USA, Europa, wie das Kaninchen vor der Schlange?

Die Zustände werden durchaus treffend beschrieben. Da ist von einer tief gespaltenen Gesellschaft die Rede. Auf der einen Seite die Verlierer, zumeist Arbeitslose, die ihren Job aufgrund der Globalisierung verloren haben. Oder solche, die sich dem Mittelstand zugehörig empfunden und dann alles in der großen Immobilen- und Finanzkrise verloren haben. Auf der anderen Seite diejenigen, die sich Nischen suchen konnten im Rahmen der Liberalisierung des Rechts- und damit des Gesellschaftssystems. Die Kreativen, wie sie gerne genannt werden, die eine tolerante Atmosphäre brauchen wie die Luft zum Atmen. Und dann natürlich die richtigen Gewinner, die durch Lobbyismus ihre Interessen immer durchgesetzt, die die wertschöpfende Arbeit im Rahmen der Globalisierung in ferne Länder exportiert haben.

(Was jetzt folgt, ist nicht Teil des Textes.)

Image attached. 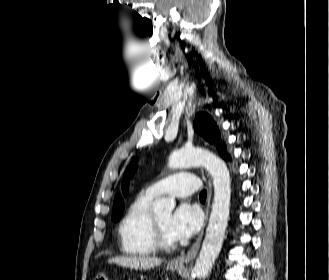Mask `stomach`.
Returning <instances> with one entry per match:
<instances>
[{
  "label": "stomach",
  "instance_id": "0dacf381",
  "mask_svg": "<svg viewBox=\"0 0 329 280\" xmlns=\"http://www.w3.org/2000/svg\"><path fill=\"white\" fill-rule=\"evenodd\" d=\"M181 266L168 265L167 269L170 271L178 270ZM94 280H108V277L104 273H100L96 276Z\"/></svg>",
  "mask_w": 329,
  "mask_h": 280
}]
</instances>
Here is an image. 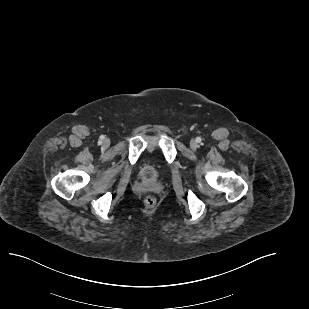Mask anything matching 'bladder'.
Masks as SVG:
<instances>
[{
	"mask_svg": "<svg viewBox=\"0 0 309 309\" xmlns=\"http://www.w3.org/2000/svg\"><path fill=\"white\" fill-rule=\"evenodd\" d=\"M157 168L152 164H146L142 168V176L147 180H154L158 177Z\"/></svg>",
	"mask_w": 309,
	"mask_h": 309,
	"instance_id": "bladder-1",
	"label": "bladder"
}]
</instances>
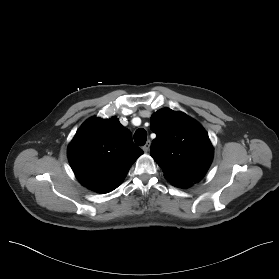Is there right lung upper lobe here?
I'll list each match as a JSON object with an SVG mask.
<instances>
[{
	"mask_svg": "<svg viewBox=\"0 0 279 279\" xmlns=\"http://www.w3.org/2000/svg\"><path fill=\"white\" fill-rule=\"evenodd\" d=\"M143 153L116 117L90 118L68 147V160L80 183L99 193L116 189Z\"/></svg>",
	"mask_w": 279,
	"mask_h": 279,
	"instance_id": "obj_1",
	"label": "right lung upper lobe"
}]
</instances>
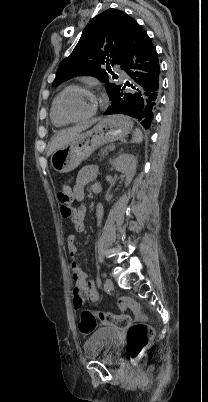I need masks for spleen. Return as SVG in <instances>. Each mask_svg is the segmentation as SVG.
<instances>
[{"label": "spleen", "mask_w": 208, "mask_h": 402, "mask_svg": "<svg viewBox=\"0 0 208 402\" xmlns=\"http://www.w3.org/2000/svg\"><path fill=\"white\" fill-rule=\"evenodd\" d=\"M143 140V134L141 132V130H139V128H136V130H134L133 132V144H135V142H137V144H140V142H142Z\"/></svg>", "instance_id": "spleen-1"}]
</instances>
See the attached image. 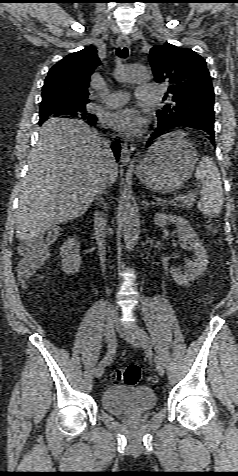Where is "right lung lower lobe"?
Returning a JSON list of instances; mask_svg holds the SVG:
<instances>
[{
	"label": "right lung lower lobe",
	"mask_w": 238,
	"mask_h": 476,
	"mask_svg": "<svg viewBox=\"0 0 238 476\" xmlns=\"http://www.w3.org/2000/svg\"><path fill=\"white\" fill-rule=\"evenodd\" d=\"M95 122H96V121H95ZM95 122H89V124L94 125ZM40 124H41V123H40ZM111 147H112V150H113V152H114V155H115L116 159H118L119 156H120V144H119V142H118V141H114V142L112 143V146H111Z\"/></svg>",
	"instance_id": "right-lung-lower-lobe-1"
}]
</instances>
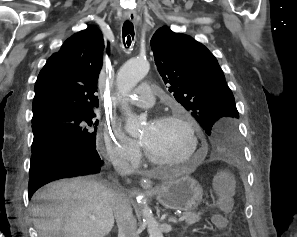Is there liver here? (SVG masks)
Instances as JSON below:
<instances>
[{
    "instance_id": "obj_1",
    "label": "liver",
    "mask_w": 297,
    "mask_h": 237,
    "mask_svg": "<svg viewBox=\"0 0 297 237\" xmlns=\"http://www.w3.org/2000/svg\"><path fill=\"white\" fill-rule=\"evenodd\" d=\"M111 188L86 177L48 184L31 207L38 237H105L113 228ZM94 217L95 220H92Z\"/></svg>"
}]
</instances>
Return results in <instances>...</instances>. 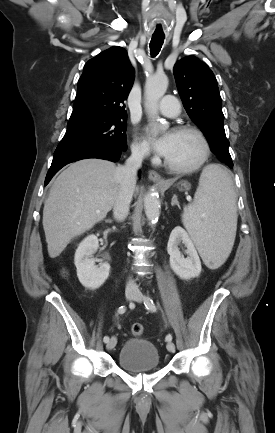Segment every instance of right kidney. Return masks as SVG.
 I'll return each instance as SVG.
<instances>
[{
	"mask_svg": "<svg viewBox=\"0 0 275 433\" xmlns=\"http://www.w3.org/2000/svg\"><path fill=\"white\" fill-rule=\"evenodd\" d=\"M99 247L98 238L95 235L87 236L78 246L74 262L77 268V276L80 283L89 289L99 288L108 278L110 265L103 263L95 266L93 254Z\"/></svg>",
	"mask_w": 275,
	"mask_h": 433,
	"instance_id": "obj_1",
	"label": "right kidney"
}]
</instances>
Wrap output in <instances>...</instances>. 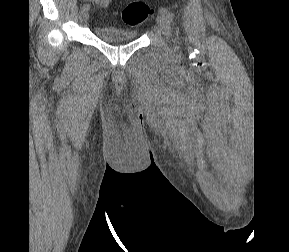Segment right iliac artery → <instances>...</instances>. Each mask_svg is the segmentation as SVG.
<instances>
[{
    "label": "right iliac artery",
    "mask_w": 289,
    "mask_h": 252,
    "mask_svg": "<svg viewBox=\"0 0 289 252\" xmlns=\"http://www.w3.org/2000/svg\"><path fill=\"white\" fill-rule=\"evenodd\" d=\"M90 9V5L89 4H84L82 7V10H86L88 11Z\"/></svg>",
    "instance_id": "right-iliac-artery-1"
}]
</instances>
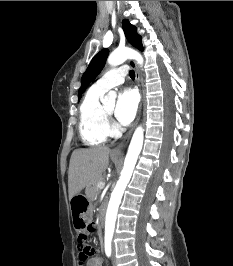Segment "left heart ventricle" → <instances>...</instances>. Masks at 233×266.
Instances as JSON below:
<instances>
[{"label": "left heart ventricle", "mask_w": 233, "mask_h": 266, "mask_svg": "<svg viewBox=\"0 0 233 266\" xmlns=\"http://www.w3.org/2000/svg\"><path fill=\"white\" fill-rule=\"evenodd\" d=\"M114 108H115V105L114 104H110V105H107L105 107V109L109 112V113H112L114 111Z\"/></svg>", "instance_id": "obj_1"}]
</instances>
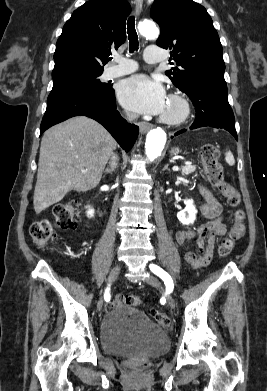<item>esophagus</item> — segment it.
<instances>
[{
    "mask_svg": "<svg viewBox=\"0 0 267 391\" xmlns=\"http://www.w3.org/2000/svg\"><path fill=\"white\" fill-rule=\"evenodd\" d=\"M134 3L136 7V14L139 15L142 10L143 0H134ZM150 128H152V124L146 122L139 123V129L141 133H146Z\"/></svg>",
    "mask_w": 267,
    "mask_h": 391,
    "instance_id": "1",
    "label": "esophagus"
}]
</instances>
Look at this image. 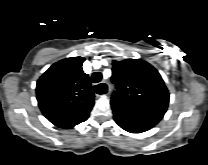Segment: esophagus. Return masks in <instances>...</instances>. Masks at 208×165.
Wrapping results in <instances>:
<instances>
[{
  "label": "esophagus",
  "instance_id": "34e87169",
  "mask_svg": "<svg viewBox=\"0 0 208 165\" xmlns=\"http://www.w3.org/2000/svg\"><path fill=\"white\" fill-rule=\"evenodd\" d=\"M100 84L106 86V93H105V95L109 94V86H108V84L105 83V82H102V83H100Z\"/></svg>",
  "mask_w": 208,
  "mask_h": 165
}]
</instances>
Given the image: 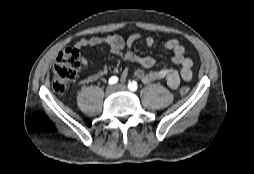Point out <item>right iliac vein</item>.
I'll list each match as a JSON object with an SVG mask.
<instances>
[{"mask_svg":"<svg viewBox=\"0 0 254 174\" xmlns=\"http://www.w3.org/2000/svg\"><path fill=\"white\" fill-rule=\"evenodd\" d=\"M114 91H115V86L110 85V86H108L107 89H106V94H107V95H110V94H112Z\"/></svg>","mask_w":254,"mask_h":174,"instance_id":"obj_1","label":"right iliac vein"}]
</instances>
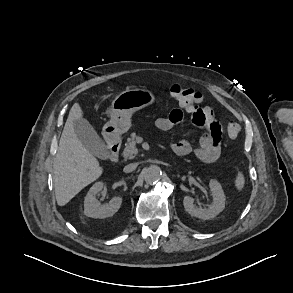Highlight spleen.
Segmentation results:
<instances>
[{
    "label": "spleen",
    "instance_id": "1",
    "mask_svg": "<svg viewBox=\"0 0 293 293\" xmlns=\"http://www.w3.org/2000/svg\"><path fill=\"white\" fill-rule=\"evenodd\" d=\"M245 185V177L242 172H239L235 179V187L237 190L241 191Z\"/></svg>",
    "mask_w": 293,
    "mask_h": 293
}]
</instances>
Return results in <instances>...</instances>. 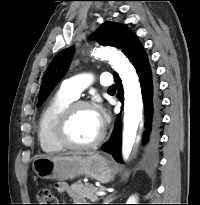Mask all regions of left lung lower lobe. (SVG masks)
<instances>
[{
    "label": "left lung lower lobe",
    "mask_w": 200,
    "mask_h": 205,
    "mask_svg": "<svg viewBox=\"0 0 200 205\" xmlns=\"http://www.w3.org/2000/svg\"><path fill=\"white\" fill-rule=\"evenodd\" d=\"M125 55L130 59L139 76L142 96L144 100L146 131L144 133V156L148 164H155L158 154L159 145V127L161 123L160 116V100L158 96V88L153 80L151 68L148 62L147 55L139 43L136 35L129 41ZM114 80L117 83V97L123 101L122 83L114 73ZM103 151L109 152L116 161L121 162V121L118 115L112 136L109 141L103 145Z\"/></svg>",
    "instance_id": "obj_1"
}]
</instances>
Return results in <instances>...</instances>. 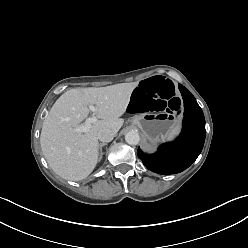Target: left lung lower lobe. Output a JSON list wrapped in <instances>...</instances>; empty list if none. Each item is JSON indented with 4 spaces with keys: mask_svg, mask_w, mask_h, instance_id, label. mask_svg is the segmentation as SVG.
I'll return each instance as SVG.
<instances>
[{
    "mask_svg": "<svg viewBox=\"0 0 248 248\" xmlns=\"http://www.w3.org/2000/svg\"><path fill=\"white\" fill-rule=\"evenodd\" d=\"M184 102L183 128L173 142L161 145L155 154L147 155L138 149V157L151 171L176 174L187 169L199 156L205 141V118L194 96L179 84Z\"/></svg>",
    "mask_w": 248,
    "mask_h": 248,
    "instance_id": "left-lung-lower-lobe-1",
    "label": "left lung lower lobe"
}]
</instances>
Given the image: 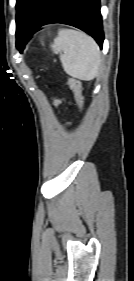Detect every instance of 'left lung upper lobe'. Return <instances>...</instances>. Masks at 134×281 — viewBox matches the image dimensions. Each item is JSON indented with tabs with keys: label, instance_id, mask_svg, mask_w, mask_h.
Returning a JSON list of instances; mask_svg holds the SVG:
<instances>
[{
	"label": "left lung upper lobe",
	"instance_id": "obj_1",
	"mask_svg": "<svg viewBox=\"0 0 134 281\" xmlns=\"http://www.w3.org/2000/svg\"><path fill=\"white\" fill-rule=\"evenodd\" d=\"M41 1L42 0H17L16 32H19L26 27L29 19Z\"/></svg>",
	"mask_w": 134,
	"mask_h": 281
}]
</instances>
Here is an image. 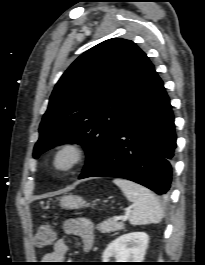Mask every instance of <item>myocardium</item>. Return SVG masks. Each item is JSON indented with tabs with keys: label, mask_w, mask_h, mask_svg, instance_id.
I'll list each match as a JSON object with an SVG mask.
<instances>
[{
	"label": "myocardium",
	"mask_w": 205,
	"mask_h": 265,
	"mask_svg": "<svg viewBox=\"0 0 205 265\" xmlns=\"http://www.w3.org/2000/svg\"><path fill=\"white\" fill-rule=\"evenodd\" d=\"M68 156L65 163H61L60 159L63 156ZM87 157V150L85 146L74 140L65 141L57 145L49 159V166L51 170L58 174H68L78 168Z\"/></svg>",
	"instance_id": "f54148a6"
}]
</instances>
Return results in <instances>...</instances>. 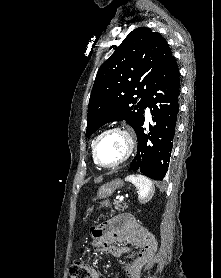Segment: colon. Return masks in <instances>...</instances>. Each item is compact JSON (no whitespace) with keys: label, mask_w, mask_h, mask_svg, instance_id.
Wrapping results in <instances>:
<instances>
[{"label":"colon","mask_w":221,"mask_h":278,"mask_svg":"<svg viewBox=\"0 0 221 278\" xmlns=\"http://www.w3.org/2000/svg\"><path fill=\"white\" fill-rule=\"evenodd\" d=\"M107 206V201L101 203L102 208ZM69 276L70 278H90L91 267L85 259H77L70 266Z\"/></svg>","instance_id":"obj_1"}]
</instances>
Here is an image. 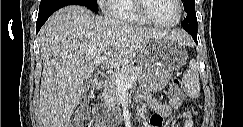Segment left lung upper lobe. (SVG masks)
I'll return each mask as SVG.
<instances>
[{
    "label": "left lung upper lobe",
    "mask_w": 243,
    "mask_h": 127,
    "mask_svg": "<svg viewBox=\"0 0 243 127\" xmlns=\"http://www.w3.org/2000/svg\"><path fill=\"white\" fill-rule=\"evenodd\" d=\"M182 1L184 2L185 11L187 12V17H193L196 19L195 0H182Z\"/></svg>",
    "instance_id": "1"
}]
</instances>
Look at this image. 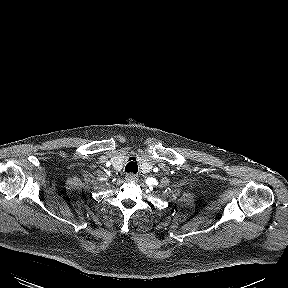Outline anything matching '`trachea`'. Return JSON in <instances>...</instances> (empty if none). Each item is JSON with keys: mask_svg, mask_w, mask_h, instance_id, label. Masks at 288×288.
Returning <instances> with one entry per match:
<instances>
[{"mask_svg": "<svg viewBox=\"0 0 288 288\" xmlns=\"http://www.w3.org/2000/svg\"><path fill=\"white\" fill-rule=\"evenodd\" d=\"M136 162L137 161L135 160V158H130L129 162L126 164L125 171L127 173H137L138 165Z\"/></svg>", "mask_w": 288, "mask_h": 288, "instance_id": "3493384b", "label": "trachea"}]
</instances>
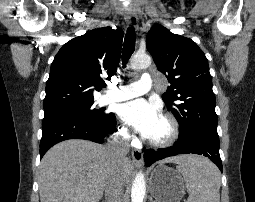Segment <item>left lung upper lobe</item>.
Instances as JSON below:
<instances>
[{"label":"left lung upper lobe","instance_id":"1","mask_svg":"<svg viewBox=\"0 0 255 202\" xmlns=\"http://www.w3.org/2000/svg\"><path fill=\"white\" fill-rule=\"evenodd\" d=\"M147 50L170 86L162 98L179 125V138L217 134L218 118L208 61L189 38L154 25L146 37Z\"/></svg>","mask_w":255,"mask_h":202}]
</instances>
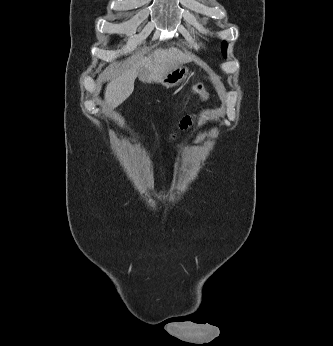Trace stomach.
Listing matches in <instances>:
<instances>
[{
    "label": "stomach",
    "instance_id": "1",
    "mask_svg": "<svg viewBox=\"0 0 333 346\" xmlns=\"http://www.w3.org/2000/svg\"><path fill=\"white\" fill-rule=\"evenodd\" d=\"M188 74L189 69L182 64L168 72L161 79L160 83L166 88H171L182 83L187 78Z\"/></svg>",
    "mask_w": 333,
    "mask_h": 346
}]
</instances>
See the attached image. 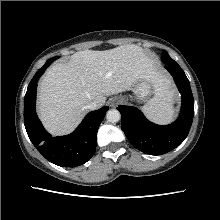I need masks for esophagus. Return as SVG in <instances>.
Wrapping results in <instances>:
<instances>
[{
    "label": "esophagus",
    "instance_id": "esophagus-1",
    "mask_svg": "<svg viewBox=\"0 0 220 220\" xmlns=\"http://www.w3.org/2000/svg\"><path fill=\"white\" fill-rule=\"evenodd\" d=\"M118 102H119V99H113L109 103L112 107H114L116 104H118Z\"/></svg>",
    "mask_w": 220,
    "mask_h": 220
}]
</instances>
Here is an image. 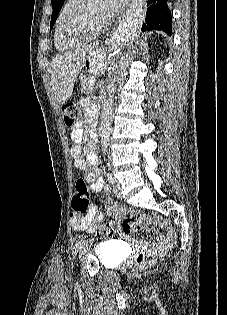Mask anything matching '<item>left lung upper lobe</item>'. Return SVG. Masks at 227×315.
<instances>
[{"instance_id": "left-lung-upper-lobe-1", "label": "left lung upper lobe", "mask_w": 227, "mask_h": 315, "mask_svg": "<svg viewBox=\"0 0 227 315\" xmlns=\"http://www.w3.org/2000/svg\"><path fill=\"white\" fill-rule=\"evenodd\" d=\"M51 2H52L53 12H52V16H51L50 27L52 28L54 23H55L56 17L62 8L64 0H51Z\"/></svg>"}]
</instances>
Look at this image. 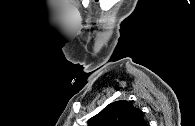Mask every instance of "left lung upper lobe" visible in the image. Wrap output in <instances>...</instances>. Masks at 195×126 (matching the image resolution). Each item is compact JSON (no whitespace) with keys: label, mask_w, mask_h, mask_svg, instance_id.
Instances as JSON below:
<instances>
[{"label":"left lung upper lobe","mask_w":195,"mask_h":126,"mask_svg":"<svg viewBox=\"0 0 195 126\" xmlns=\"http://www.w3.org/2000/svg\"><path fill=\"white\" fill-rule=\"evenodd\" d=\"M88 126H147L143 112L130 101L120 100L107 105L88 121Z\"/></svg>","instance_id":"1"}]
</instances>
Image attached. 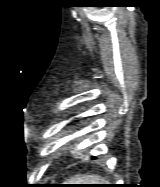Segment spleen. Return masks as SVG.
<instances>
[{
    "label": "spleen",
    "mask_w": 160,
    "mask_h": 187,
    "mask_svg": "<svg viewBox=\"0 0 160 187\" xmlns=\"http://www.w3.org/2000/svg\"><path fill=\"white\" fill-rule=\"evenodd\" d=\"M107 181L98 176H80L77 175L68 181V184H104Z\"/></svg>",
    "instance_id": "3e777b00"
}]
</instances>
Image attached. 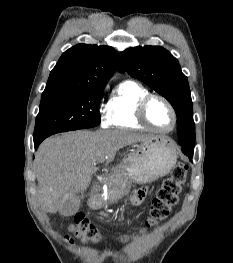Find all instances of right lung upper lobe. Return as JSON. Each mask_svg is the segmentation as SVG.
Instances as JSON below:
<instances>
[{
    "label": "right lung upper lobe",
    "mask_w": 233,
    "mask_h": 263,
    "mask_svg": "<svg viewBox=\"0 0 233 263\" xmlns=\"http://www.w3.org/2000/svg\"><path fill=\"white\" fill-rule=\"evenodd\" d=\"M115 70L123 72L124 67L112 47L78 44L62 54L42 95L104 89Z\"/></svg>",
    "instance_id": "obj_1"
}]
</instances>
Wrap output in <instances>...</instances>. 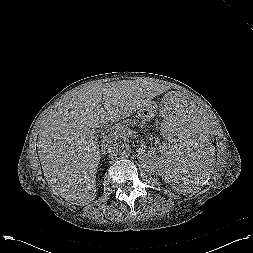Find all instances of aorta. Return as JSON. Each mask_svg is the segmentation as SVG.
Segmentation results:
<instances>
[{
  "mask_svg": "<svg viewBox=\"0 0 253 253\" xmlns=\"http://www.w3.org/2000/svg\"><path fill=\"white\" fill-rule=\"evenodd\" d=\"M131 154V148L127 144H123L119 147V155L122 157H128Z\"/></svg>",
  "mask_w": 253,
  "mask_h": 253,
  "instance_id": "1",
  "label": "aorta"
}]
</instances>
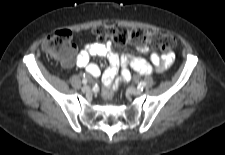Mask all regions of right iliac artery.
I'll use <instances>...</instances> for the list:
<instances>
[{"label": "right iliac artery", "instance_id": "1", "mask_svg": "<svg viewBox=\"0 0 225 155\" xmlns=\"http://www.w3.org/2000/svg\"><path fill=\"white\" fill-rule=\"evenodd\" d=\"M82 83H83L84 85H86V84H87V79H83V80H82Z\"/></svg>", "mask_w": 225, "mask_h": 155}]
</instances>
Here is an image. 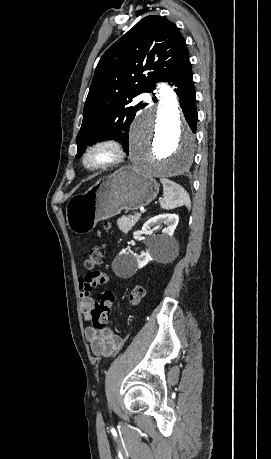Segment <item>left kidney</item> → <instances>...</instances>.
Returning <instances> with one entry per match:
<instances>
[{"mask_svg": "<svg viewBox=\"0 0 271 459\" xmlns=\"http://www.w3.org/2000/svg\"><path fill=\"white\" fill-rule=\"evenodd\" d=\"M179 222V216L177 214H159L154 216L145 222L142 226V231H149L151 228H160L162 224H165L166 228L163 229V233L160 235H154L152 243L149 245L146 253H141L137 257H132L129 265L130 271H136L139 267H144L151 259H160L167 251H173L175 247V239L172 237L174 229L177 228ZM121 259L126 255L125 249L119 253Z\"/></svg>", "mask_w": 271, "mask_h": 459, "instance_id": "5707ae66", "label": "left kidney"}]
</instances>
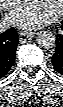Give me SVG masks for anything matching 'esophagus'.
I'll return each instance as SVG.
<instances>
[{
    "label": "esophagus",
    "mask_w": 63,
    "mask_h": 107,
    "mask_svg": "<svg viewBox=\"0 0 63 107\" xmlns=\"http://www.w3.org/2000/svg\"><path fill=\"white\" fill-rule=\"evenodd\" d=\"M35 34L36 31H31V30H25L20 32L21 36H27L28 38L34 36Z\"/></svg>",
    "instance_id": "1"
}]
</instances>
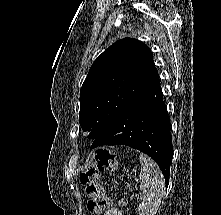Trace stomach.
Wrapping results in <instances>:
<instances>
[{
    "label": "stomach",
    "mask_w": 221,
    "mask_h": 215,
    "mask_svg": "<svg viewBox=\"0 0 221 215\" xmlns=\"http://www.w3.org/2000/svg\"><path fill=\"white\" fill-rule=\"evenodd\" d=\"M125 172H128V170L126 168L123 169Z\"/></svg>",
    "instance_id": "stomach-1"
}]
</instances>
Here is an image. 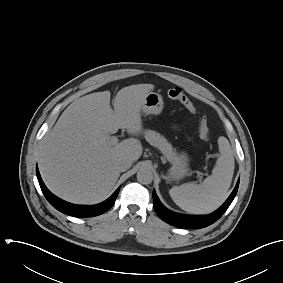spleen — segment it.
<instances>
[{
	"label": "spleen",
	"instance_id": "3e777b00",
	"mask_svg": "<svg viewBox=\"0 0 283 283\" xmlns=\"http://www.w3.org/2000/svg\"><path fill=\"white\" fill-rule=\"evenodd\" d=\"M220 156L208 176L201 184L174 186L169 194L182 210L194 214H208L216 210L227 198L235 162L227 138H218Z\"/></svg>",
	"mask_w": 283,
	"mask_h": 283
}]
</instances>
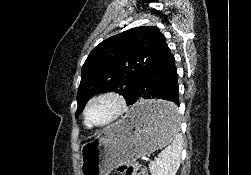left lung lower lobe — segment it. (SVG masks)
Wrapping results in <instances>:
<instances>
[{
	"mask_svg": "<svg viewBox=\"0 0 251 175\" xmlns=\"http://www.w3.org/2000/svg\"><path fill=\"white\" fill-rule=\"evenodd\" d=\"M178 74L174 56L168 46L159 59L141 77L135 86L128 105L139 99H163L172 102L156 106L142 107L137 110L136 117L142 121L165 123L176 119L179 106Z\"/></svg>",
	"mask_w": 251,
	"mask_h": 175,
	"instance_id": "1",
	"label": "left lung lower lobe"
}]
</instances>
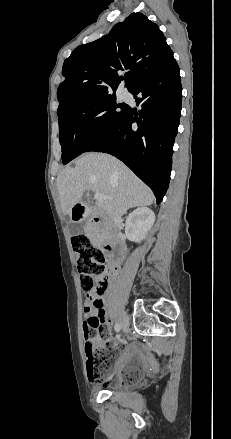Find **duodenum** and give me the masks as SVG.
I'll use <instances>...</instances> for the list:
<instances>
[{
  "label": "duodenum",
  "mask_w": 231,
  "mask_h": 439,
  "mask_svg": "<svg viewBox=\"0 0 231 439\" xmlns=\"http://www.w3.org/2000/svg\"><path fill=\"white\" fill-rule=\"evenodd\" d=\"M84 209H85V208H83V210H84ZM100 222H101V217L94 216V217L92 218V220H91V225H92V229H93V231H96V229H97V228L99 227V225H100ZM103 248H104L107 252H111V251L115 248V246H114L113 243H111V244H106V243H104V244H103ZM112 265H113V267H112L113 270H117V269H118L117 262H116L115 260H112Z\"/></svg>",
  "instance_id": "410a0bca"
}]
</instances>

Und dann, dann existieren noch die lokalen Unterschiede, die auf den sozialen basieren und noch mehr als alles andere verdeutlichen, wie sehr die Gesellschaft gespalten ist. Wer Detroit oder den Rust Belt von Philadelphia gesehen hat, der weiß, dass Industriepolitik verheerender als Kriege wirken kann. Dort ist die Hoffnung dahin, dort sterben Jugendliche, bevor sie erwachsen sind, im Krieg auf den Straßen. Und, auf der anderen Seite, in Palm Beach, da residieren diejenigen, die zu dem einen Prozent gehören, denen die Hälfte der amerikanischen Werte gehören. Welches Königreich der Vergangenheit, so möchte man fragen, hat die sozialen Unterschiede so auf die Spitze getrieben wie die sich im imperialen Zustand befindliche älteste Demokratie der Moderne?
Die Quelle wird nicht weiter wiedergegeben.